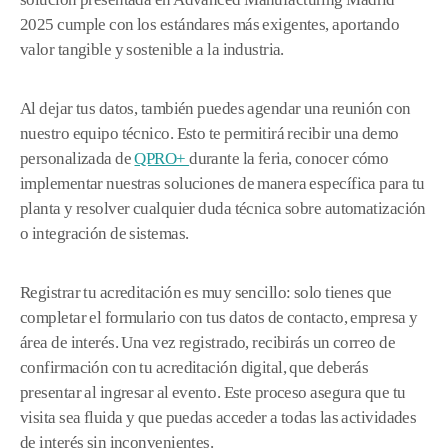
2025 cumple con los estándares más exigentes, aportando
valor tangible y sostenible a la industria.
Al dejar tus datos, también puedes agendar una reunión con
nuestro equipo técnico. Esto te permitirá recibir una demo
personalizada de
QPRO+
durante la feria, conocer cómo
implementar nuestras soluciones de manera específica para tu
planta y resolver cualquier duda técnica sobre automatización
o integración de sistemas.
Registrar tu acreditación es muy sencillo: solo tienes que
completar el formulario con tus datos de contacto, empresa y
área de interés. Una vez registrado, recibirás un correo de
confirmación con tu acreditación digital, que deberás
presentar al ingresar al evento. Este proceso asegura que tu
visita sea fluida y que puedas acceder a todas las actividades
de interés sin inconvenientes.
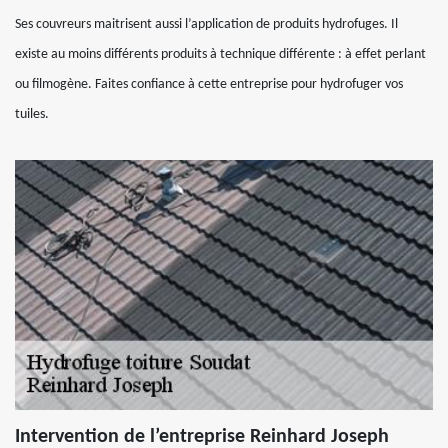
Ses couvreurs maitrisent aussi l’application de produits hydrofuges. Il
existe au moins différents produits à technique différente : à effet perlant
ou filmogène. Faites confiance à cette entreprise pour hydrofuger vos
tuiles.
Intervention de l’entreprise Reinhard Joseph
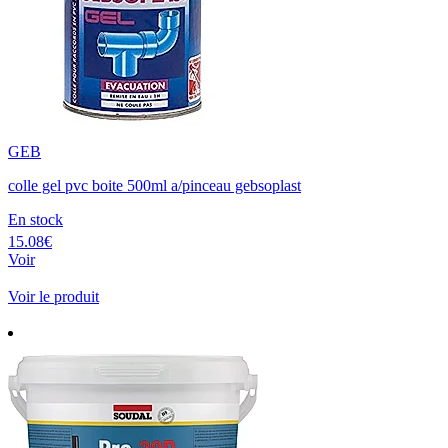
GEB
colle gel pvc boite 500ml a/pinceau gebsoplast
En stock
15.08€
Voir
Voir le produit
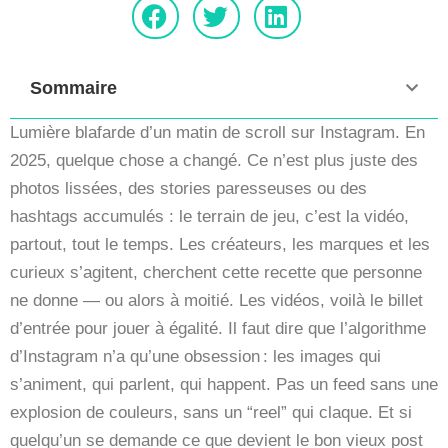
Sommaire
Lumière blafarde d’un matin de scroll sur Instagram. En
2025, quelque chose a changé. Ce n’est plus juste des
photos lissées, des stories paresseuses ou des
hashtags accumulés : le terrain de jeu, c’est la vidéo,
partout, tout le temps. Les créateurs, les marques et les
curieux s’agitent, cherchent cette recette que personne
ne donne — ou alors à moitié. Les vidéos, voilà le billet
d’entrée pour jouer à égalité. Il faut dire que l’algorithme
d’Instagram n’a qu’une obsession : les images qui
s’animent, qui parlent, qui happent. Pas un feed sans une
explosion de couleurs, sans un “reel” qui claque. Et si
quelqu’un se demande ce que devient le bon vieux post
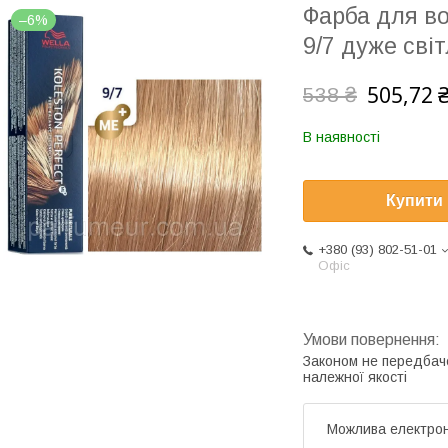
Фарба для во
–6%
9/7 дуже св
505,72 
538 ₴
В наявності
Купити
+380 (93) 802-51-01
Офіс
Законом не передбач
належної якості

Exercise objective: Each line that includes the string "acreditación" should be copied from the data.

Task output:
Registrar tu acreditación es muy sencillo: solo tienes que
confirmación con tu acreditación digital, que deberás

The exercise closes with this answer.